Por que isso importa: genes, função cerebral e limpeza de resíduos
Em termos práticos, os “relógios” que comandam o comportamento das células parecem influenciar fortemente diversos genes relacionados à patologia do Alzheimer. Essa influência pode interferir no funcionamento habitual do cérebro - em especial na capacidade de eliminar resíduos tóxicos.
No modelo animal, os camundongos com Alzheimer foram modificados geneticamente para desenvolver placas de proteína beta-amiloide no cérebro, um achado que costuma acompanhar a doença. Ainda não está definido se esses aglomerados desorganizam o ritmo circadiano ou se, ao contrário, um ciclo já desregulado favorece a formação das placas. Mesmo assim, os autores indicam que alterações nos relógios circadianos podem ser um motivo relevante de preocupação.
Esse resultado encaixa-se no que já se sabe: o Alzheimer é conhecido por desestruturar rotinas diárias do organismo. Existe até um termo para o aumento de confusão no fim da tarde ou no começo da noite, chamado fenómeno do entardecer (sundowning).
Os pesquisadores escrevem que os ritmos circadianos da expressão genética dependem do tipo de célula e do contexto, e oferecem pistas importantes sobre a função das células gliais na saúde, na doença de Alzheimer e no envelhecimento.
Oscilações diárias no genoma e caminhos para novas intervenções
Estima-se que cerca de um quinto dos genes do genoma humano altere a sua expressão em resposta aos relógios biológicos do corpo, influenciando processos como digestão, sono e reparação do organismo.
Com indícios de oscilações diárias em células cerebrais afetadas por neurodegeneração, torna-se possível investigar estratégias para contrariar efeitos da patologia.
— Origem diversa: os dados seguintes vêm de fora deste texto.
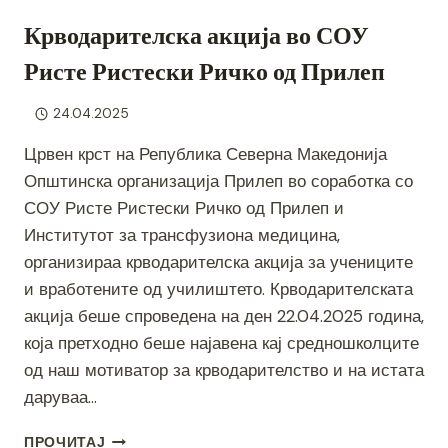
Крводарителска акција во СОУ
Ристе Ристески Ричко од Прилеп
24.04.2025
Црвен крст на Република Северна Македонија
Општинска организација Прилеп во соработка со
СОУ Ристе Ристески Ричко од Прилеп и
Институтот за трансфузиона медицина,
организираа крводарителска акција за учениците
и вработените од училиштето. Крводарителската
акција беше спроведена на ден 22.04.2025 година,
која претходно беше најавена кај средношколците
од наш мотиватор за крводарителство и на истата
даруваа…
КРВОДАРИТЕЛСКА
ПРОЧИТАЈ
Um tipo de “reajuste do relógio” em genes críticos para a função cerebral pode vir a ser uma via para proteger contra o Alzheimer.
Musiek ressalta que ainda há muito por compreender, mas que o ponto decisivo é tentar manipular o relógio de alguma forma - fortalecê-lo, enfraquecê-lo ou desligá-lo em certos tipos celulares. O objetivo final, diz ele, é aprender a otimizar o sistema circadiano para evitar o acúmulo de beta-amiloide e outros aspetos da doença de Alzheimer.
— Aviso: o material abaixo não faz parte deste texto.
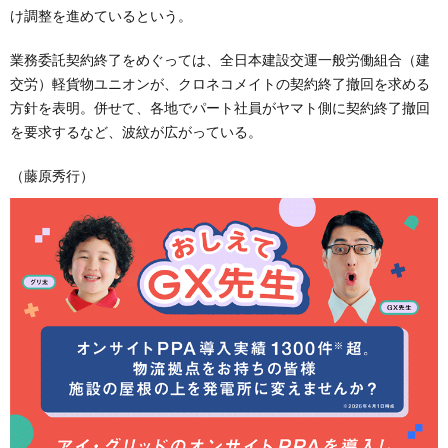
け調整を進めているという。
業務委託契約終了をめぐっては、全日本建設交運一般労働組合（建
交労）軽貨物ユニオンが、クロネコメイトの契約終了撤回を求める
方針を表明。併せて、各地でパート社員がヤマト側に契約終了撤回
を要求するなど、波紋が広がっている。
（藤原秀行）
O que isso sugere para a vida real (além do laboratório)
Embora o estudo não proponha um tratamento imediato, ele reforça a ideia de que hábitos que estabilizam o ritmo circadiano podem ser relevantes para a saúde cerebral. Rotinas consistentes de sono e vigília, exposição à luz pela manhã e redução de luz intensa à noite são medidas frequentemente usadas para apoiar a organização circadiana - e podem ser especialmente importantes quando há risco de declínio cognitivo.
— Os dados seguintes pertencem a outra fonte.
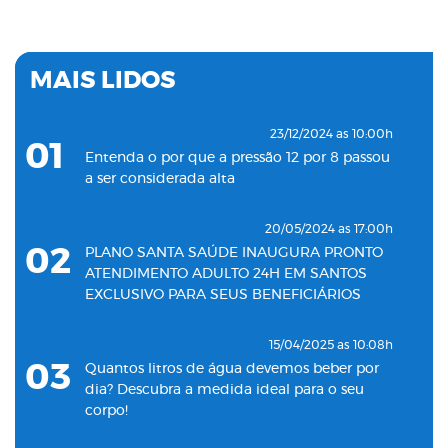
MAIS LIDOS
23/12/2024 as 10:00h
01
Entenda o por que a pressão 12 por 8 passou
a ser considerada alta
20/05/2024 as 17:00h
02
PLANO SANTA SAÚDE INAUGURA PRONTO
ATENDIMENTO ADULTO 24H EM SANTOS
EXCLUSIVO PARA SEUS BENEFICIÁRIOS
15/04/2025 as 10:08h
03
Quantos litros de água devemos beber por
dia? Descubra a medida ideal para o seu
corpo!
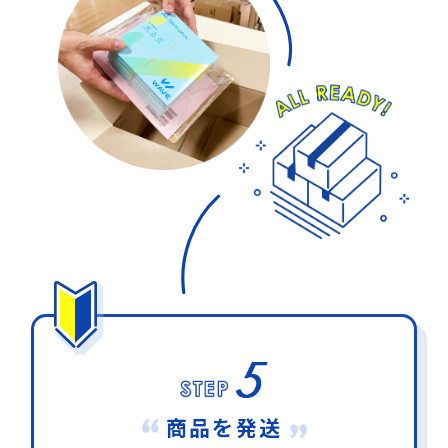
商品を発送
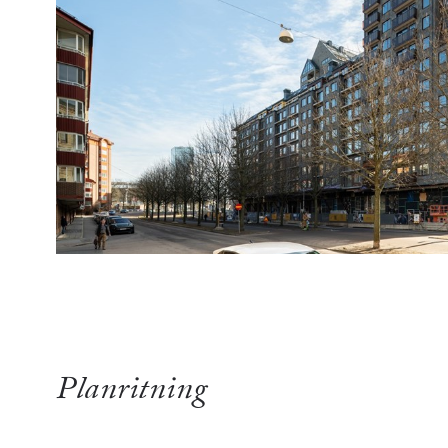
Planritning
Além disso, se genes e células específicos respondem de forma diferente ao relógio biológico, futuras terapias poderão considerar o “timing” de intervenções (por exemplo, horários mais favoráveis para administrar medicamentos), uma linha de investigação frequentemente associada à cronoterapia.
A pesquisa foi publicada no periódico Nature Neurociência.